Apparently I had the first 5 bags of this in Canada. My feed nutritionist was for feedback. I just got 1000kg of it yesterday straight from the mill. 
Bit expensive but boy, is it ever user friendly. 
Mixes like water and when it sets up it reminds me of a cake like mousse. Mixed with HFCS and it does not dry out.

My bees devoured it last spring through our June dearth. 
$230 a bag I believe...I get a farm business price...


----------



## Ian (Jan 16, 2003)

hex0rz said:


> I thought you were making your own?


Yes and happy as such 
BUT I need a $5000 mixer if I want to keep it up. 
AllTech is the leader in yeast production world wide.

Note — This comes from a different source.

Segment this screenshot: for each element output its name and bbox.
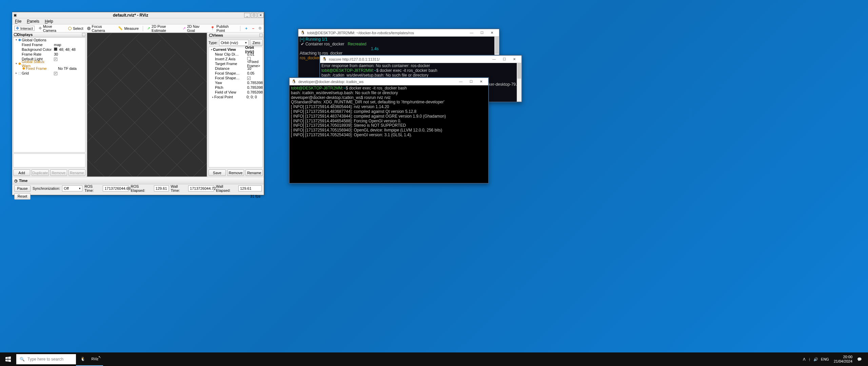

They provide our livestock with a supplement program which has paid back in dividends with fertility and productivity.
I'm just trying to stretch some of that same philosophy down into my bee operation


----------



## Ian (Jan 16, 2003)

beesohappy said:


> Do you have a recipe you can share? Never heard of Bee Pollen-ate.


I don't sell this **** but I do mix it. Cut it with 1:1.5 supp:HFCS , add a bit of veg oil


----------



## hex0rz (Jan 14, 2014)

Whoa! How big is this $230 bag? 2000 lbs, right?


----------



## johno (Dec 4, 2011)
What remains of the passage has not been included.